Saturday, December 29, 2018

File names as iterators

The goal is to promote file naming convention to first class objects. Here is a proposal, the forward slash means: 'to iterate on':

home/me                    // me is a selection of home which is indexable.

/home                    // home is an iterator of the null set.

./file                 // An iteration on the current set

Then we have:

FILE * fin = /home/me/myfile.ext;   // no quotes, and the name is parsed

 The absolute pointer to fin found, up to but not including any change of state for fin. But, after the statement:

fopen(fin);  // works fine

Then, of course, the iterator function predefined and typed elsewhere.  Thus, the files module need only write iteration methods, the parsing and identifying of files pushed up to the syntax engine.

For namespace organization:

execl(/Xchars/OutString, rect, str);  // works fine, no quote neede3d

I have redefined chars as a specific form of iterable set, wrote the methods. The method in this case is a sub table look up for each '/'. The last look up should reveal a terminal, executable at the linux level.
Or at the console loop:

./Xchars/OutSring rect "Hello World";

The process of identifying which form of the forward slash is context dependent according to typedef, relative precedence with expression operators, and syntax definition. The Default standard is that all selector/selected methods refer to a snippet, thus relieving the console loop of bloat. If no method is available, the default selector methods keeps the whole string and defers its parsing to places unknown down stream. Default thus has a restriction in its document: Default limits the use of thge general selector types to snippet accessable entry table.  That is, all Default can select on is a list of entries in a module subdommand table.  A restriction because Default restricts itself to default-like things, things that would happen if no module was loaded or no configuration applied. However, Default will support redirection of the selector function to another snippet entry point.

Snippet MySnippet;
home = /MySnippet/mysubcommand;

Or:
Snippet FILE;
FILE * = /Myroot/me/file;  // works fine

Identify FILE as equivalent to a snippet. Then point to its method and parse the file name. In this case, the entry table for the FILE module is the directory itself. The name is tokenized up front, but Default knows what to do and on execution will directly sift through the file directory, unknowingly performing the ls function. It works because it is all driven from the same symbol table format implied in the universal interface.

The slash solves the command line macro problem:

Iter X = /Xchars; // Causes Default to look up the name Xchars and attach it to X

so:

X named_subcommand arg...; // X is expanded inside the Default interpreter.,

Xchars precedes the actual command on output. This works on default because of the common symbol table with ExecCommand, but it needs a few lines of code. 

But his whole discussion is about introducing the iterator method in a form we already are destined to use anyway.
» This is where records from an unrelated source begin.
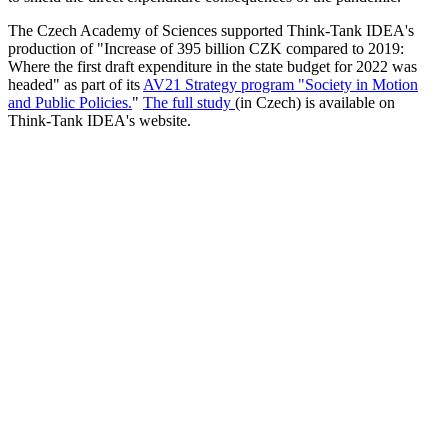
The Czech Academy of Sciences supported Think-Tank IDEA's
production of "Increase of 395 billion CZK compared to 2019:
Where the first draft expenditure in the state budget for 2022 was
headed" as part of its
AV21 Strategy program "Society in Motion
and Public Policies.
"
The full study
(in Czech) is available on
Think-Tank IDEA's website.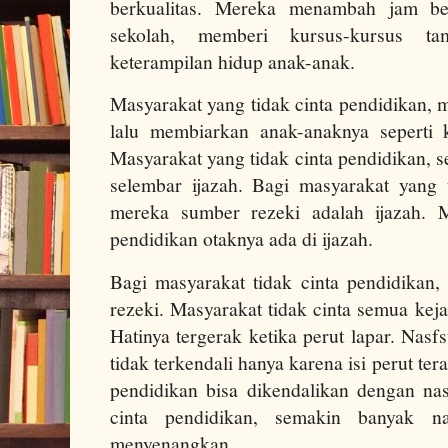
berkualitas. Mereka menambah jam bel
sekolah, memberi kursus-kursus t
keterampilan hidup anak-anak.
Masyarakat yang tidak cinta pendidikan, 
lalu membiarkan anak-anaknya seperti
Masyarakat yang tidak cinta pendidikan, 
selembar ijazah. Bagi masyarakat yang t
mereka sumber rezeki adalah ijazah. M
pendidikan otaknya ada di ijazah.
Bagi masyarakat tidak cinta pendidikan,
rezeki. Masyarakat tidak cinta semua kejad
Hatinya tergerak ketika perut lapar. Na
tidak terkendali hanya karena isi perut te
pendidikan bisa dikendalikan dengan na
cinta pendidikan, semakin banyak n
menyenangkan.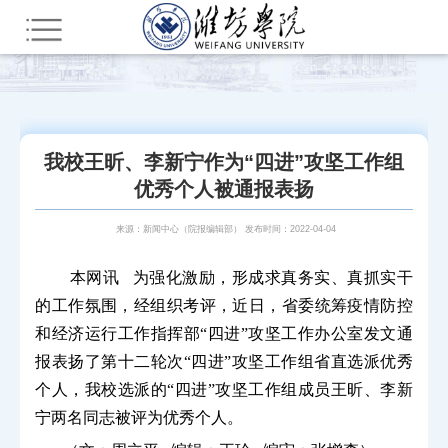
您所在的位置：
首页
部门网站群
教辅部门
新闻中心（院报编辑部）
潍院要闻
我校王昕、李新宁作为“四进”攻坚工作组
优秀个人被通报表扬
来源：新闻中心（院报编辑部） 发布时间：2022-04-04
本网讯
为强化激励，形成求真务实、真抓实干
的工作氛围，经组织考评，近日，省委统筹疫情防控
和经济运行工作指挥部“四进”攻坚工作办公室发文通
报表扬了第十二轮次“四进”攻坚工作组省直选派优秀
个人，我校选派的“四进”攻坚工作组成员王昕、李新
宁两名同志被评为优秀个人。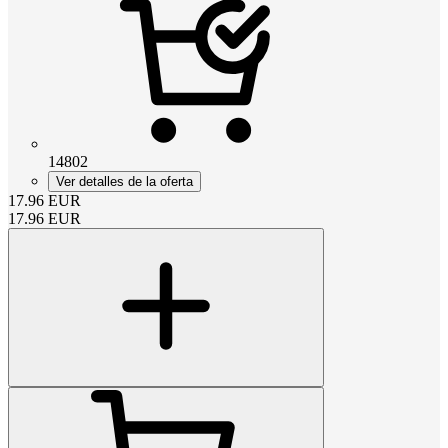
14802
Ver detalles de la oferta
17.96
EUR
17.96
EUR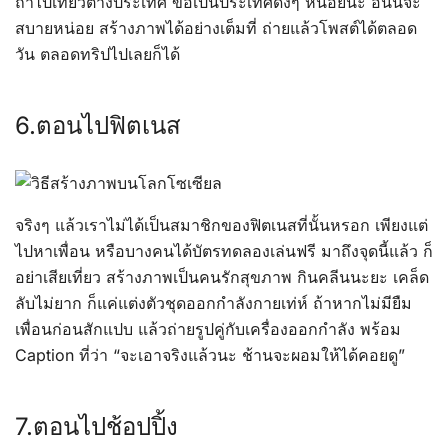
ถ้าไปเที่ยวต่างประเทศ ขอเป็นประเทศดังๆ หน่อยนะ อันนี้จะ
สบายหน่อย สร้างภาพได้อย่างเต็มที่ ถ่ายแล้วโพสต์ได้ตลอด
วัน ตลอดทริปไปเลยก็ได้
6.ตอนไปฟิตเนส
จริงๆ แล้วเราไม่ได้เป็นสมาชิกของฟิตเนสที่นั้นหรอก เพียงแต่
ไปหาเพื่อน หรือบางคนได้บัตรทดลองเล่นฟรี มาถึงจุดนี้แล้ว ก็
อย่าเสียเที่ยว สร้างภาพเป็นคนรักสุขภาพ กินคลีนนะยะ เคล็ด
ลับไม่ยาก ก็แค่แต่งตัวชุดออกกำลังกายเท่ห์ ถ้าหากไม่มียืม
เพื่อนก่อนสักแปบ แล้วถ่ายรูปคู่กับเครื่องออกกำลัง พร้อม
Caption ที่ว่า “จะเอาจริงแล้วนะ ช้านจะผอมให้ได้คอยดู”
7.ตอนไปช้อปปิ้ง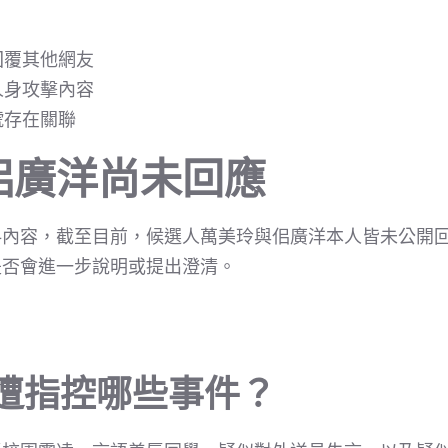
：
回覆其他網友
人身攻擊內容
號存在關聯
佀廣洋尚未回應
料內容，截至目前，候選人萬美玲與佀廣洋本人皆未公開
是否會進一步說明或提出澄清。
洋遭指控哪些事件？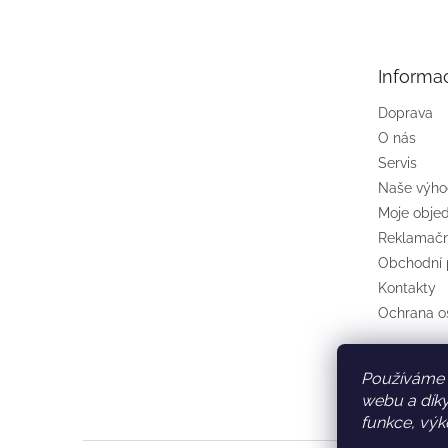
p
a
t
Informa
í
Doprava
O nás
Servis
Naše výh
Moje obje
Reklamačn
Obchodní
Kontakty
Ochrana o
Používáme 
webu a díky
funkce, výk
Context specific use is not bad, easy for humans. We do the context specific with ++, <<; the doubles, we do it a bit with brackets and semi-colon. Let us reframe the forward slash, just use the file name syntax for all sort of set selection, like the python iterator.

Facts are facts, we are not giving up the linux file naming syntax, not me, you or anyone else, so just accept the forward slash generic iterator function; And, selection is is the most functional equivalent to divide in set theory anyway so the reuse of forward slash is intuitive.